(Description of the task)
From the first line to the last, repeat the records exactly and skip the pictures.

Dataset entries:
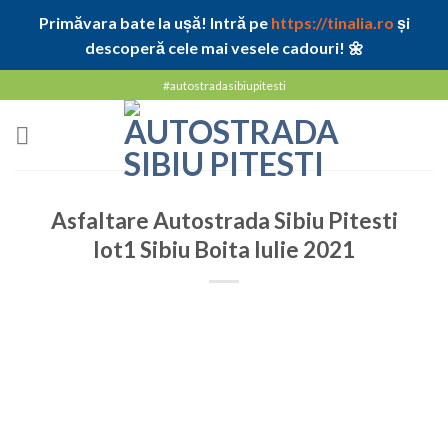
Primăvara bate la ușă! Intră pe
https://tinalia.ro
și
descoperă cele mai vesele cadouri! 🌼
Skip
#autostradasibiupitesti
to
content
Asfaltare Autostrada Sibiu Pitesti
lot1 Sibiu Boita Iulie 2021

(Solved exercise)
Primăvara bate la ușă! Intră pe
https://tinalia.ro
și
descoperă cele mai vesele cadouri! 🌼
Skip
#autostradasibiupitesti
to
content
Asfaltare Autostrada Sibiu Pitesti
lot1 Sibiu Boita Iulie 2021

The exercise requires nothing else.